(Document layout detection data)
========
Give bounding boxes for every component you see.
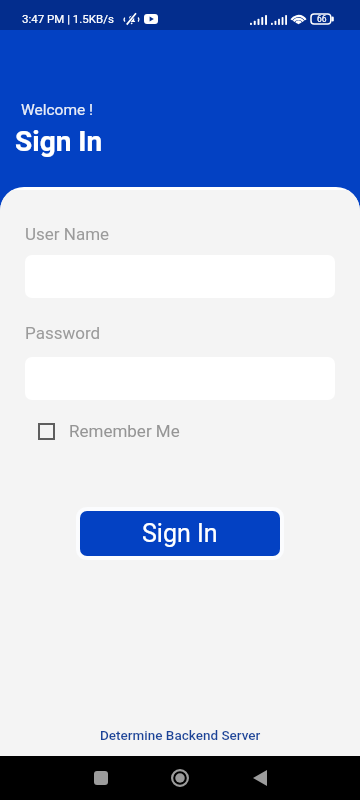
button[interactable]: Home — [158, 756, 202, 800]
staticText: Sign In — [142, 519, 218, 548]
staticText: User Name — [25, 224, 110, 244]
button[interactable]: Back — [238, 756, 282, 800]
button[interactable]: Sign In — [80, 511, 280, 556]
staticText: Remember Me — [69, 421, 180, 441]
staticText: 3:47 PM | 1.5KB/s — [22, 12, 114, 25]
staticText: Password — [25, 323, 101, 343]
button[interactable]: Recent apps — [79, 756, 123, 800]
staticText: Welcome ! — [21, 101, 94, 119]
staticText: Sign In — [15, 125, 103, 158]
button[interactable]: Determine Backend Server — [100, 727, 261, 743]
staticText: 66 — [317, 14, 327, 24]
button[interactable]: Remember Me — [38, 421, 180, 441]
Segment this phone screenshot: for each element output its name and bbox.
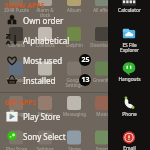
staticText: 25 [81, 55, 90, 65]
staticText: Smart Connect [93, 146, 111, 150]
staticText: Hangouts [118, 76, 141, 83]
button[interactable]: Most used [0, 50, 108, 70]
staticText: Greenify [93, 77, 111, 83]
staticText: SHOW APPS [5, 1, 45, 10]
staticText: Alarm & clock [36, 7, 54, 18]
staticText: ES File Explorer [120, 42, 139, 53]
staticText: Calculator [118, 7, 141, 14]
button[interactable]: Play Store [0, 106, 108, 126]
staticText: Music [96, 111, 109, 117]
button[interactable]: Own order [0, 10, 108, 30]
staticText: Sony Select [23, 131, 66, 142]
staticText: Album [67, 7, 81, 13]
button[interactable]: Sony Select [0, 126, 108, 146]
staticText: Downloads [90, 42, 114, 48]
staticText: Facebook [6, 77, 27, 83]
staticText: Settings [36, 146, 54, 150]
staticText: 13 [81, 75, 90, 85]
staticText: Contacts [36, 42, 55, 48]
button[interactable]: Email [108, 123, 150, 150]
staticText: Installed [23, 75, 56, 86]
staticText: Alphabetical [23, 35, 70, 46]
staticText: Dolphin [66, 42, 83, 48]
staticText: Skype [68, 146, 81, 150]
staticText: All effect [93, 7, 112, 13]
staticText: Most used [23, 55, 63, 66]
button[interactable]: Alphabetical [0, 30, 108, 50]
button[interactable]: Installed [0, 70, 108, 90]
staticText: Play Store [23, 111, 61, 122]
staticText: Own order [23, 15, 64, 26]
staticText: Email [123, 145, 136, 150]
staticText: Messaging [63, 111, 86, 117]
staticText: Lifelog [9, 111, 24, 117]
button[interactable]: Phone [108, 88, 150, 119]
staticText: Play Store [6, 146, 27, 150]
staticText: Gmail [39, 77, 52, 83]
button[interactable]: Hangouts [108, 54, 150, 85]
staticText: Camera [8, 42, 25, 48]
button[interactable]: Calculator [108, 0, 150, 15]
staticText: Google Settings [65, 77, 83, 88]
staticText: GET APPS [5, 98, 37, 106]
staticText: Movies [38, 111, 53, 117]
button[interactable]: ES File Explorer [108, 19, 150, 50]
staticText: 2048 Puzzle [4, 7, 29, 13]
staticText: Phone [122, 111, 137, 118]
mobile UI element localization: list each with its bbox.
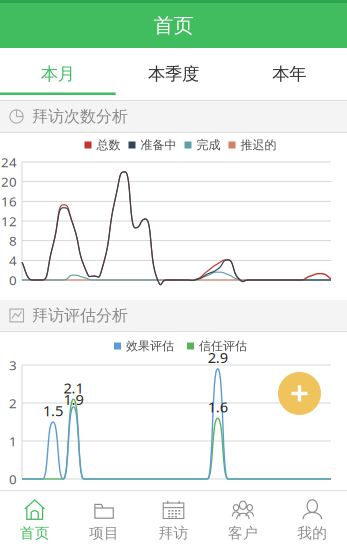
staticText: 拜访评估分析	[32, 306, 128, 325]
staticText: 24	[1, 153, 17, 171]
staticText: 拜访次数分析	[32, 107, 128, 126]
button[interactable]: 我的	[278, 491, 347, 550]
staticText: 4	[9, 252, 17, 269]
staticText: 本年	[272, 63, 306, 85]
staticText: 1.6	[208, 397, 228, 416]
staticText: 3	[9, 356, 17, 374]
staticText: 12	[1, 212, 17, 230]
staticText: 首页	[154, 13, 194, 38]
button[interactable]: 拜访	[139, 491, 208, 550]
staticText: 完成	[196, 138, 220, 152]
staticText: 1.5	[43, 401, 63, 420]
staticText: 我的	[297, 524, 327, 542]
staticText: 2	[9, 394, 17, 412]
staticText: 16	[1, 192, 17, 210]
staticText: 效果评估	[126, 339, 174, 353]
staticText: 0	[9, 271, 17, 289]
staticText: 本季度	[148, 63, 199, 85]
staticText: 总数	[96, 138, 120, 152]
staticText: 客户	[228, 524, 258, 542]
button[interactable]: 本月	[0, 48, 116, 100]
button[interactable]: 本季度	[116, 48, 231, 100]
button[interactable]: 新建	[278, 372, 321, 415]
staticText: 1.9	[64, 390, 84, 409]
staticText: 8	[9, 232, 17, 250]
staticText: 2.1	[64, 378, 84, 398]
staticText: 1	[9, 432, 17, 450]
button[interactable]: 项目	[69, 491, 139, 550]
staticText: 信任评估	[199, 339, 247, 353]
button[interactable]: 客户	[208, 491, 278, 550]
staticText: 2.9	[208, 348, 228, 367]
staticText: 推迟的	[240, 138, 276, 152]
button[interactable]: 首页	[0, 491, 69, 550]
button[interactable]: 本年	[231, 48, 347, 100]
staticText: 0	[9, 470, 17, 488]
staticText: 本月	[41, 63, 75, 85]
staticText: 首页	[20, 524, 50, 542]
staticText: 拜访	[158, 524, 188, 542]
staticText: 20	[1, 173, 17, 190]
staticText: 项目	[89, 524, 119, 542]
staticText: 准备中	[140, 138, 176, 152]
========
The reply is a bare number: how many lines above include "Remember".

2